Stored data entries
···
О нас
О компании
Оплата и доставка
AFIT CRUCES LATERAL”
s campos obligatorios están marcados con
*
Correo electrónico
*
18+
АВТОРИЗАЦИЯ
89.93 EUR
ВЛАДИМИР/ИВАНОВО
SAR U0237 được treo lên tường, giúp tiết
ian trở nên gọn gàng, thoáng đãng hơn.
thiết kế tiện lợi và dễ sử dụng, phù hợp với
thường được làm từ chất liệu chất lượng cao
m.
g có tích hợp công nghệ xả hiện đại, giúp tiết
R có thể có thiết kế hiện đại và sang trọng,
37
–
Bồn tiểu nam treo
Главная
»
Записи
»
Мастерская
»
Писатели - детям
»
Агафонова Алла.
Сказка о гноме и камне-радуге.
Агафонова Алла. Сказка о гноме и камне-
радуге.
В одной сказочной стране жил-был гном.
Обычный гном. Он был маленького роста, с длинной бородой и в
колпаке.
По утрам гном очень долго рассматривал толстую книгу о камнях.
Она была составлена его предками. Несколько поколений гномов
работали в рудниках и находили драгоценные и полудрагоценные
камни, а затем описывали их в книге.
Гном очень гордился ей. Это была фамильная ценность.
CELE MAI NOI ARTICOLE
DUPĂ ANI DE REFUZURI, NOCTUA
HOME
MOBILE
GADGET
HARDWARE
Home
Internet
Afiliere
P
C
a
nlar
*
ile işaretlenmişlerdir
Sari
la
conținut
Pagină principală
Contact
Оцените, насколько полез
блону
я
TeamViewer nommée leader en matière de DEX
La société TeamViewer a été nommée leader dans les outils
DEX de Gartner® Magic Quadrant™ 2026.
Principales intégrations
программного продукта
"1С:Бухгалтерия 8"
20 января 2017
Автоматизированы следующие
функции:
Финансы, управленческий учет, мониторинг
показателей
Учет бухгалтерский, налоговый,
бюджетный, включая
···
Task item>
Across all the entries, count the lines that contain the string "гноме", and give that number without anything else.

Exercise solution>
2